* Task to carry out: Within the material below, transcribe exactly the lines from the one holding "şoförüne midibüs çarptı" through the one holding "Kocaeli’de KOTKO için dönüşüm süreci", keeping both ends and skipping the rest.

* Input material:
━━━━━━

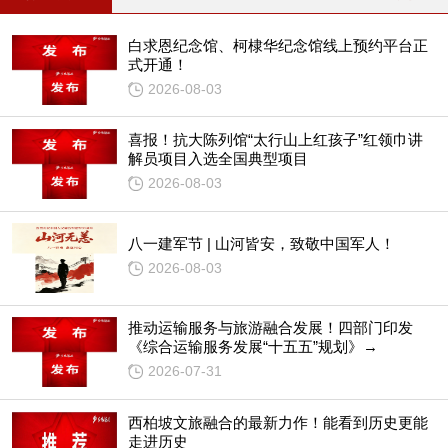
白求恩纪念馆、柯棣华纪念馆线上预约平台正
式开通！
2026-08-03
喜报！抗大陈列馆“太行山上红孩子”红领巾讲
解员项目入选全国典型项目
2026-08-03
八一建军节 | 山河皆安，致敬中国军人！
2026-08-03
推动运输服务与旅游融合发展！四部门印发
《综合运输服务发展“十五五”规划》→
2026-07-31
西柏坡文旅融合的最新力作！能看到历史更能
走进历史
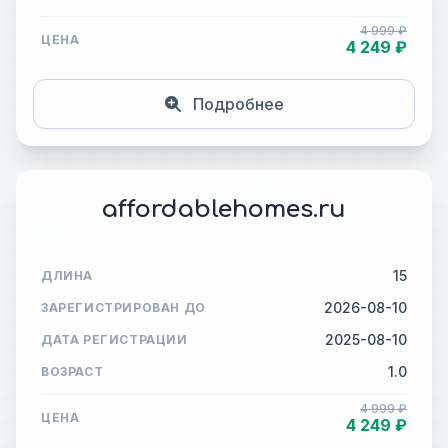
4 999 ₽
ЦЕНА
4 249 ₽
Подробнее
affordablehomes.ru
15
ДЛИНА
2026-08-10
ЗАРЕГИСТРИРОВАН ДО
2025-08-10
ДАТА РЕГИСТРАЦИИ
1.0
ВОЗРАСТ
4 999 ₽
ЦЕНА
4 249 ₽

━━━━━━

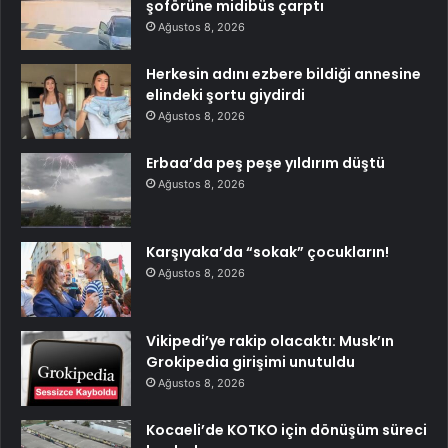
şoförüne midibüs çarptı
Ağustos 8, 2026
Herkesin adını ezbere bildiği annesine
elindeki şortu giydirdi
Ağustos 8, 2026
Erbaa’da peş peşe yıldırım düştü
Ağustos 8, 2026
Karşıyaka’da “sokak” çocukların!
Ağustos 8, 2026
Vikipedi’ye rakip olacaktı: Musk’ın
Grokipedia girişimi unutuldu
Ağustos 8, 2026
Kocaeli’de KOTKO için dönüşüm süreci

━━━━━━

* Solution for this task:
şoförüne midibüs çarptı
Ağustos 8, 2026
Herkesin adını ezbere bildiği annesine
elindeki şortu giydirdi
Ağustos 8, 2026
Erbaa’da peş peşe yıldırım düştü
Ağustos 8, 2026
Karşıyaka’da “sokak” çocukların!
Ağustos 8, 2026
Vikipedi’ye rakip olacaktı: Musk’ın
Grokipedia girişimi unutuldu
Ağustos 8, 2026
Kocaeli’de KOTKO için dönüşüm süreci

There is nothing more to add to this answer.